Although Murray and Marine Corps Lt Gen Jon Davis are not completely aligned on the FVL requirements, the branches have time to arrive at an agreement. The Army will not be able to afford FVL until the service stops funding the Lockheed Martin/Sikorsky UH-60 and Boeing AH-64 Apache, Murray says.
“There’s no money to do it concurrently,” he says.
FVL will include four different classes of helicopters, with class 2 fulfilling the Apache’s attack role and the UH-60’s utility mission. The next-generation aircraft, which would combine the speed of a fixed wing aircraft with a helicopter’s vertical lift capabilities, could be fielded by the 2030s. But the FVL effort would create a diverse family of helicopters with several missions, not just one platform with a few variants.

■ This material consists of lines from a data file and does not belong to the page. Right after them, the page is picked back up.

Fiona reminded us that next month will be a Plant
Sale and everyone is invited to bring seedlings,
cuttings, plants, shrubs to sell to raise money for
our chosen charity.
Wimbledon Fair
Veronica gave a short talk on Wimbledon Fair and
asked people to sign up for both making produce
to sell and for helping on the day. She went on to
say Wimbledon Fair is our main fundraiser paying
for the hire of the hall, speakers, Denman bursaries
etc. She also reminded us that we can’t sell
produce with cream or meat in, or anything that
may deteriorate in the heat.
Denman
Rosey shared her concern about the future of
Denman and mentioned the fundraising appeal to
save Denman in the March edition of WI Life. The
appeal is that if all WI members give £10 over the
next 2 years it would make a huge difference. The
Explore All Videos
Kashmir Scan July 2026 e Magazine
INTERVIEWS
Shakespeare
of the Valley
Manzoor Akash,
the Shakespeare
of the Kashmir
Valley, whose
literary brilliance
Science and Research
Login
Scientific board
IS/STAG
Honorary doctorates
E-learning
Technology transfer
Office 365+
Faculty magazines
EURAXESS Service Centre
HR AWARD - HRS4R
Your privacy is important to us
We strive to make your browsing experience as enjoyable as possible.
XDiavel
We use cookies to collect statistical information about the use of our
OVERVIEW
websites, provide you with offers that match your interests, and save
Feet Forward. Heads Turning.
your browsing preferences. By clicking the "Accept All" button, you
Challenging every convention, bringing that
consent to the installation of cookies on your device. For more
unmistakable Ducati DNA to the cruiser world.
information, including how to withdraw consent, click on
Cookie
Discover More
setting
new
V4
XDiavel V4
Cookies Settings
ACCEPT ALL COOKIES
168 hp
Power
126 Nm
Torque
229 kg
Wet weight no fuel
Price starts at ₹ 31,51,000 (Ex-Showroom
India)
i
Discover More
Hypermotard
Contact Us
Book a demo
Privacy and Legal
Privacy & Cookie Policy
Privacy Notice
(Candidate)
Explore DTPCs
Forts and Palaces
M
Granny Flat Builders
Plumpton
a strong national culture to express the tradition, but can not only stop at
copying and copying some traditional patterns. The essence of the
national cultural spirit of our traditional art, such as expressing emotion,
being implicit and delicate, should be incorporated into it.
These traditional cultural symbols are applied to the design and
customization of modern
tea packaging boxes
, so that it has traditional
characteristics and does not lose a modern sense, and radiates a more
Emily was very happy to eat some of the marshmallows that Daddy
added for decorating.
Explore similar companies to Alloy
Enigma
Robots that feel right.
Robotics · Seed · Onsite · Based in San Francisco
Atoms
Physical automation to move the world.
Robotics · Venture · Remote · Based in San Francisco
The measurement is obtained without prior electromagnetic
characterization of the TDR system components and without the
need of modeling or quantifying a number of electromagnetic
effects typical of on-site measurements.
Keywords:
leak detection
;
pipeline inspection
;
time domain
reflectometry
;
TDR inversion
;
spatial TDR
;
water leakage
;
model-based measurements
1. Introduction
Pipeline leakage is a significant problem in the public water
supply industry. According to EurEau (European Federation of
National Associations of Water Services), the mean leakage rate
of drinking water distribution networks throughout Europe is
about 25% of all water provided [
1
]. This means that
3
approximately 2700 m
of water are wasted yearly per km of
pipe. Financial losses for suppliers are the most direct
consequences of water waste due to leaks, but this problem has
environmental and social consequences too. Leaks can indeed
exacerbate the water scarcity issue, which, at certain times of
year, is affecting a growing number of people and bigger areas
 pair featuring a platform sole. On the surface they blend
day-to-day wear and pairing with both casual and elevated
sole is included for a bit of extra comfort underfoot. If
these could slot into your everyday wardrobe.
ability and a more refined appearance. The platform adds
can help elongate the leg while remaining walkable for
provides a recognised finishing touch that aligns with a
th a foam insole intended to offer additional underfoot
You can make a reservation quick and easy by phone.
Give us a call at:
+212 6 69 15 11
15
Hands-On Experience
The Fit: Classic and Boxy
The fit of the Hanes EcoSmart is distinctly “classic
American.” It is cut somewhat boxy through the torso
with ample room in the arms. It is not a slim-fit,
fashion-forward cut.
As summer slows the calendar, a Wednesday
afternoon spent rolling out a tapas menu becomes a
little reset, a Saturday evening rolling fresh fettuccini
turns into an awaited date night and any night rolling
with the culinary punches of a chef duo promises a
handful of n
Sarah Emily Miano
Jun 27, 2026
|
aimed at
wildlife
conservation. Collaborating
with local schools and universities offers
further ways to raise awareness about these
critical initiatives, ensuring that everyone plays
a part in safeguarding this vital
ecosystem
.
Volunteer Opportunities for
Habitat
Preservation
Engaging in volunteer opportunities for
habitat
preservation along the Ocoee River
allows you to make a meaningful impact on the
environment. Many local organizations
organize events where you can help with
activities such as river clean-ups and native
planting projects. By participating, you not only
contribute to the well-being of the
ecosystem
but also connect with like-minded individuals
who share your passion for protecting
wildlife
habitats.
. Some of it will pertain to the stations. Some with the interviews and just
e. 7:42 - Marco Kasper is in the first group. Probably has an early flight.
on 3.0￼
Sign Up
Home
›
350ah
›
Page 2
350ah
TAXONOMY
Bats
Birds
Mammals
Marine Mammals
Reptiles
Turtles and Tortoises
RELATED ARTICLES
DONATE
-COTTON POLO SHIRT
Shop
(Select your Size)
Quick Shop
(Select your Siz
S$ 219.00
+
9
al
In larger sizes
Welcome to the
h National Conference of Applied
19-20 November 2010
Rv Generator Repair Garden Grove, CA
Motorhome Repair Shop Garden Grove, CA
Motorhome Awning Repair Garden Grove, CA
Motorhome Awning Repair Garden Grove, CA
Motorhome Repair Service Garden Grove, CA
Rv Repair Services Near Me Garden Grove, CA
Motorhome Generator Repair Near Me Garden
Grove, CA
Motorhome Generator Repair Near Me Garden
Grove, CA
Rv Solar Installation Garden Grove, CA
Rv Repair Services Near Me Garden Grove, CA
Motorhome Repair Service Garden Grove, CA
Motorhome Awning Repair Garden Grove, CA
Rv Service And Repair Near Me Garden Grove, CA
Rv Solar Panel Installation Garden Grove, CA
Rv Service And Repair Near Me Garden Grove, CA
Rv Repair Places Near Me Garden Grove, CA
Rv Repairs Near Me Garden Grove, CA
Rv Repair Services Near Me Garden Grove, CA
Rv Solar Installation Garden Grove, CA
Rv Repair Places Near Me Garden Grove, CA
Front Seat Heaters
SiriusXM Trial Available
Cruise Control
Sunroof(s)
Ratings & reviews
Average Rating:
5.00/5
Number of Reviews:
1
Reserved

The rotorcraft would recapitalise the Bell OH-58 Kiowa Warrior and Boeing CH-47 Chinook, as well as fulfill a heavy lift mission similar to the Lockheed Martin C-130 transport aircraft. For the Marines, the rotorcraft could offer a cheaper version of the MV-22 Osprey for a medium assault mission.
Mike Hirschberg, executive director of the American Helicopter Society (AHS) International, agreed FVL could be either unmanned or optionally manned, given its diverse mission sets. Hirschberg foresees half a dozen different aircraft for FVL, which could open up contracts to various manufacturers.
“They’re not necessarily going to be related; it’s not like Sikorsky or Bell is going to win everything,” he says. In addition, the Pentagon is “looking to maximise commonality for cockpits and engines.”